Dans les dernières pages du premier tome, Haag nous livre ses sentiments sur l’évolution des rapports entre Broqueville et le Roi et la raison profonde de leurs querelles presque incessantes. Face à l’absence des parlementaires restés au pays et donc d’élections, les tendances politiques de chaque groupe des ministres présent à Sainte-Adresse, font de ce lieu un « panier de crabes », mais aussi la volonté de la France d’interférer dans les affaires intérieures de la Belgique notamment sur la question du commandement allié) entrainent une augmentation des pouvoirs du Roi et ceux de son chef de cabinet.
Le prestige du Roi a fortement augmenté durant la guerre. Tous les Belges ont une admiration sans borne pour ce qui deviendra plus tard le Roi-chevalier, ce qui finira par créer un mythe. Il est vrai que du roi timide, il est passé vers un état plus épanoui, plus détendu. Il n’hésite pas à avoir de l’influence sur son gouvernement allant jusqu’à imposer à son chef de cabinet, Beyens le nouveau ministre des Affaires étrangères. Il convoque des conseils des ministres à Houtem (G.Q.G. belge) pour les admonester ou leur imposer ses vues. Tous cela va de pair avec sa prise du commandement de l’armée et sa résistance à se faire englober dans un commandement unique sous l’égide des Français.
Chose étonnante, Albert et Broqueville se plaignaient tous les deux que leur pouvoir respectif était bridé et insuffisant !
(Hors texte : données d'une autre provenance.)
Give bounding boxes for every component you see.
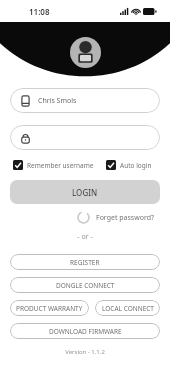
button[interactable]: LOGIN	[10, 180, 160, 204]
button[interactable]: DONGLE CONNECT	[10, 277, 160, 293]
staticText: Remember username	[27, 161, 94, 170]
staticText: LOCAL CONNECT	[102, 304, 154, 313]
button[interactable]: REGISTER	[10, 254, 160, 270]
button[interactable]: LOCAL CONNECT	[95, 300, 160, 316]
staticText: LOGIN	[72, 187, 98, 198]
button[interactable]	[10, 125, 160, 150]
staticText: Version - 1.1.2	[0, 348, 170, 356]
other: Loading	[78, 212, 89, 223]
staticText: DONGLE CONNECT	[56, 281, 115, 290]
staticText: DOWNLOAD FIRMWARE	[49, 327, 122, 336]
staticText: REGISTER	[70, 258, 100, 267]
staticText: - or -	[0, 232, 170, 242]
staticText: Forget password?	[96, 213, 155, 223]
staticText: Auto login	[120, 161, 152, 170]
button[interactable]: PRODUCT WARRANTY	[10, 300, 89, 316]
button[interactable]: Forget password?	[96, 213, 155, 223]
button[interactable]: DOWNLOAD FIRMWARE	[10, 323, 160, 339]
button[interactable]: Auto login	[106, 160, 152, 170]
button[interactable]: Chris Smols	[10, 88, 160, 113]
button[interactable]: Remember username	[13, 160, 94, 170]
staticText: PRODUCT WARRANTY	[16, 304, 83, 313]
staticText: Chris Smols	[38, 96, 77, 106]
staticText: 11:08	[29, 6, 50, 17]
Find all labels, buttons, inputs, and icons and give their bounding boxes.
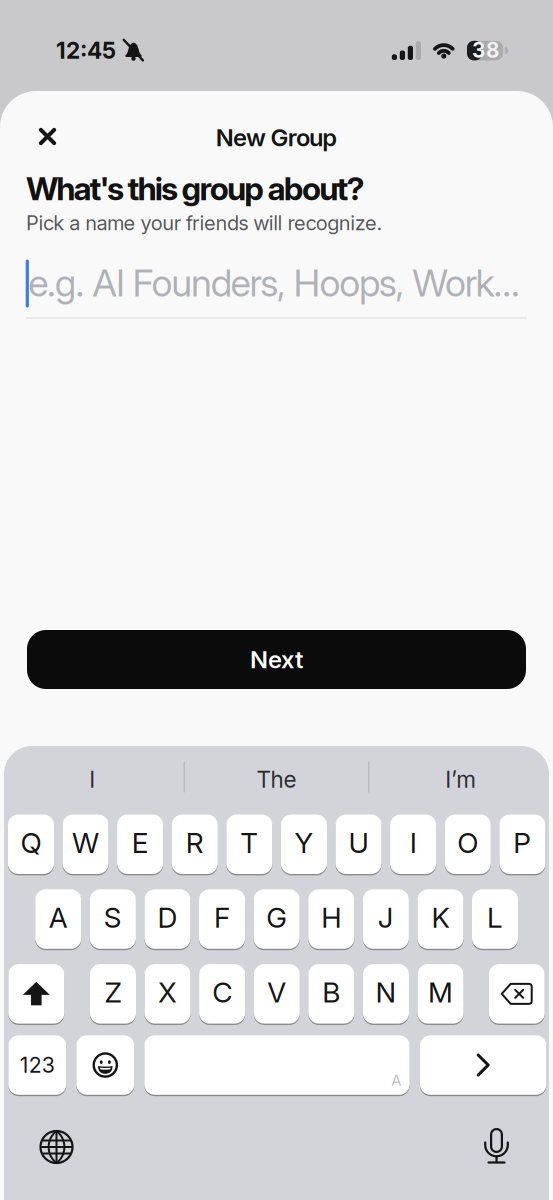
button[interactable]: W <box>62 814 109 874</box>
button[interactable]: Z <box>90 964 136 1024</box>
button[interactable]: V <box>254 964 300 1024</box>
staticText: 123 <box>20 1052 55 1078</box>
staticText: N <box>375 975 396 1009</box>
staticText: O <box>457 826 478 860</box>
button[interactable]: M <box>418 964 464 1024</box>
button[interactable]: N <box>363 964 409 1024</box>
button[interactable]: T <box>226 814 272 874</box>
button[interactable]: Numbers <box>8 1035 66 1095</box>
button[interactable]: Q <box>8 814 54 874</box>
button[interactable]: U <box>336 814 382 874</box>
staticText: M <box>428 975 453 1009</box>
staticText: S <box>104 901 122 934</box>
button[interactable]: Return <box>420 1035 546 1095</box>
button[interactable]: B <box>308 964 354 1024</box>
staticText: H <box>321 901 341 934</box>
button[interactable]: C <box>199 964 245 1024</box>
button[interactable]: L <box>472 889 518 949</box>
button[interactable]: I’m <box>376 752 546 806</box>
button[interactable]: Y <box>281 814 327 874</box>
button[interactable]: A <box>35 889 81 949</box>
staticText: A <box>391 1071 401 1089</box>
button[interactable]: K <box>417 889 464 949</box>
button[interactable]: S <box>90 889 136 949</box>
button[interactable]: Space <box>144 1035 410 1095</box>
staticText: 12:45 <box>56 37 116 64</box>
staticText: New Group <box>216 123 337 152</box>
button[interactable]: H <box>308 889 354 949</box>
staticText: C <box>212 975 232 1009</box>
staticText: K <box>431 901 449 934</box>
staticText: 38 <box>472 38 499 63</box>
staticText: G <box>266 901 287 934</box>
staticText: V <box>267 975 286 1009</box>
button[interactable]: Shift <box>8 964 64 1024</box>
staticText: What's this group about? <box>26 169 365 208</box>
staticText: Q <box>20 826 42 860</box>
staticText: B <box>322 975 340 1009</box>
button[interactable]: E <box>117 814 163 874</box>
staticText: P <box>513 826 531 860</box>
staticText: W <box>72 826 99 860</box>
button[interactable]: X <box>144 964 191 1024</box>
staticText: I <box>89 766 95 793</box>
button[interactable]: Close <box>36 125 59 148</box>
staticText: L <box>487 901 503 934</box>
staticText: Y <box>294 826 313 860</box>
staticText: X <box>158 975 177 1009</box>
staticText: The <box>256 766 296 793</box>
staticText: E <box>132 826 149 860</box>
staticText: I <box>410 826 417 860</box>
staticText: D <box>158 901 178 934</box>
staticText: Z <box>104 975 122 1009</box>
staticText: F <box>214 901 230 934</box>
button[interactable]: R <box>172 814 218 874</box>
button[interactable]: D <box>144 889 190 949</box>
button[interactable]: Delete <box>489 964 545 1024</box>
staticText: e.g. AI Founders, Hoops, Work… <box>28 260 519 306</box>
staticText: J <box>378 901 394 934</box>
button[interactable]: I <box>7 752 177 806</box>
button[interactable]: The <box>192 752 362 806</box>
staticText: I’m <box>445 766 476 793</box>
button[interactable]: Next <box>27 630 526 689</box>
button[interactable]: F <box>199 889 245 949</box>
button[interactable]: Dictate <box>466 1116 526 1176</box>
button[interactable]: J <box>363 889 409 949</box>
staticText: Next <box>250 645 303 674</box>
staticText: Pick a name your friends will recognize. <box>26 211 383 235</box>
button[interactable]: Emoji <box>76 1035 134 1095</box>
button[interactable]: P <box>499 814 545 874</box>
staticText: R <box>186 826 204 860</box>
button[interactable]: Next keyboard <box>26 1117 86 1177</box>
button[interactable]: G <box>254 889 300 949</box>
button[interactable]: I <box>390 814 436 874</box>
button[interactable]: Group name <box>0 252 553 318</box>
staticText: A <box>49 901 68 934</box>
button[interactable]: O <box>445 814 491 874</box>
staticText: U <box>349 826 369 860</box>
staticText: T <box>240 826 258 860</box>
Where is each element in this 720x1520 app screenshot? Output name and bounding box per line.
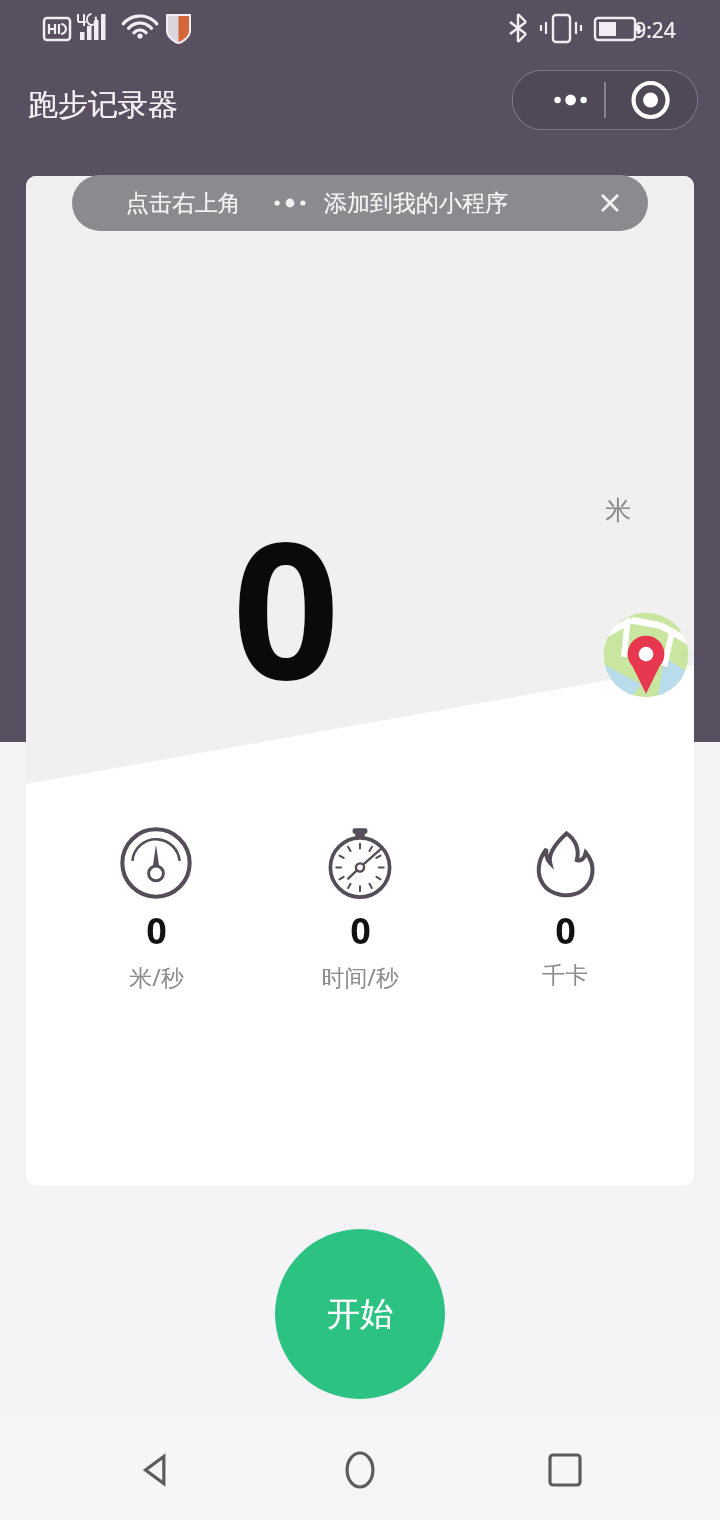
staticText: 跑步记录器 <box>28 86 178 124</box>
button[interactable]: More <box>512 70 605 130</box>
button[interactable]: 0 <box>81 826 231 980</box>
staticText: 时间/秒 <box>321 961 399 992</box>
button[interactable]: Close <box>605 70 698 130</box>
staticText: 开始 <box>327 1293 393 1335</box>
button[interactable]: 地图 <box>600 609 692 701</box>
staticText: 点击右上角 <box>126 189 241 218</box>
staticText: 9:24 <box>634 16 676 45</box>
button[interactable]: 点击右上角 <box>72 175 648 231</box>
button[interactable]: 开始 <box>275 1229 445 1399</box>
staticText: 0 <box>146 906 167 955</box>
staticText: 0 <box>232 478 340 734</box>
staticText: 米/秒 <box>129 961 184 992</box>
staticText: 0 <box>350 906 371 955</box>
button[interactable]: Back <box>105 1420 205 1520</box>
button[interactable]: Home <box>310 1420 410 1520</box>
staticText: 千卡 <box>542 961 588 990</box>
button[interactable]: 0 <box>490 826 640 978</box>
staticText: 添加到我的小程序 <box>324 189 508 218</box>
staticText: 0 <box>555 906 576 955</box>
button[interactable]: 0 <box>285 826 435 980</box>
staticText: 米 <box>605 494 631 527</box>
button[interactable]: Recents <box>515 1420 615 1520</box>
button[interactable]: 关闭 <box>572 175 648 231</box>
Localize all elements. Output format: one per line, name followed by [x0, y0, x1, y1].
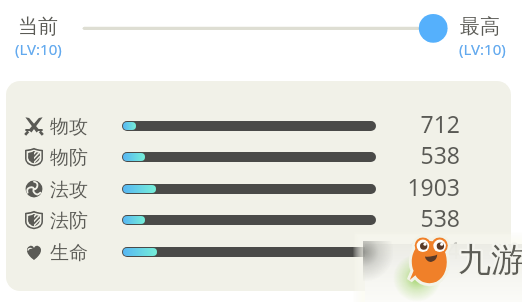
staticText: 538: [391, 202, 460, 232]
button[interactable]: 物攻: [6, 111, 511, 141]
staticText: 1024: [391, 234, 460, 264]
staticText: 九游: [458, 241, 522, 283]
staticText: 1903: [391, 171, 460, 201]
staticText: 九游: [459, 238, 522, 280]
staticText: 九游: [456, 239, 522, 281]
button[interactable]: 物防: [6, 142, 511, 172]
staticText: (LV:10): [15, 39, 62, 59]
staticText: 九游: [459, 239, 522, 281]
staticText: 九游: [458, 237, 522, 279]
staticText: 538: [391, 139, 460, 169]
staticText: 九游: [458, 239, 522, 281]
staticText: 九游: [459, 241, 522, 283]
staticText: 九游: [458, 238, 522, 280]
staticText: 九游: [456, 238, 522, 280]
button[interactable]: 法防: [6, 205, 511, 235]
staticText: 物防: [50, 146, 88, 170]
staticText: 九游: [460, 239, 522, 281]
button[interactable]: Level slider: [80, 10, 455, 46]
staticText: 生命: [50, 241, 88, 265]
button[interactable]: 生命: [6, 237, 511, 267]
staticText: 当前: [18, 14, 58, 39]
staticText: 九游: [456, 240, 522, 282]
staticText: 九游: [460, 240, 522, 282]
staticText: (LV:10): [459, 39, 506, 59]
staticText: 物攻: [50, 115, 88, 139]
staticText: 法防: [50, 209, 88, 233]
staticText: 九游: [460, 238, 522, 280]
staticText: 九游: [457, 240, 522, 282]
staticText: 九游: [457, 239, 522, 281]
button[interactable]: 法攻: [6, 174, 511, 204]
staticText: 九游: [459, 240, 522, 282]
staticText: 最高: [460, 14, 500, 39]
staticText: 九游: [457, 237, 522, 279]
staticText: 九游: [457, 238, 522, 280]
staticText: 712: [391, 108, 460, 138]
staticText: 九游: [458, 240, 522, 282]
staticText: 法攻: [50, 178, 88, 202]
staticText: 九游: [457, 241, 522, 283]
staticText: 九游: [459, 237, 522, 279]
Je cite Haag : « Les choses se passaient ordinairement de la manière suivante : lorsque se posait un problème, l’un et l’autre, au début, l’examinaient selon leur conceptions propres, lesquels différaient souvent. Signaler cette opposition, puis s’arrêter là, comme si tout était dit, serait fausser la réalité. Car à ce moment, en vérité, tout commence : ce que l’on prend pour un point d’arrivée, est en fait un point de départ d’un échange de vues. Broqueville admettait que le Roi eût légitimement son mot à dire ; il était toujours prêt à l’écouter attentivement, à réfléchir à ses objections, à tenter de rapprocher les opinions. Cet effort d’ajustement prenait des formes diverses : entretien tête à tête, lettres, intervention d’Ingenbleek ou de tout autre intermédiaire. Lorsque l’accord tardait, le tension montait : d’où chez Broqueville, de nombreuses offres de démission. Trop souvent répétée pour être prises au tragique, elles jouaient le rôle d’un signal d’alarme. Le chef de cabinet connaissait les limites à ne pas franchir : forcer le Roi dans ses derniers retranchement, vouloir à tout prix le dernier mot, était possible peut-être, mais dangereux : car c’eût été se livrer pieds et poings au clan Helleputte dont il aurait été le jouet. Le Roi, de son coté, évoquait discrètement, de temps à autre, l’opinion des Belges du pays occupé et l’existence du Comité national. La menace d’un remaniement du cabinet jouait chez lui un rôle analogue à celle de l’offre de démission chez Broqueville. Mais une telle opération comportait elle aussi des dangers et le Souverain se gardait d’insister. Après des jours, des semaines parfois de va-et-vient, de discussions et de concessions réciproques, on aboutissait alors à une troisième étape, celle d’un compromis, voire d’une synthèse, que Broqueville avalisait et défendait devant ses collègues. L’avantage mutuel du Roi et du chef de cabinet, tout autant que l’intérêt général, les poussaient l’un et l’autre vers cet accord puisque celui-ci réalisé, il était beaucoup plus difficile aux autres ministres de s’opposer à leur façon de voir commune. Lorsque le premier, après s’être entendu avec le second, réunissait le cabinet, la partie était déjà, pour lui et pour le Souverain, plus qu’à moitié gagnée. » (Haag 461)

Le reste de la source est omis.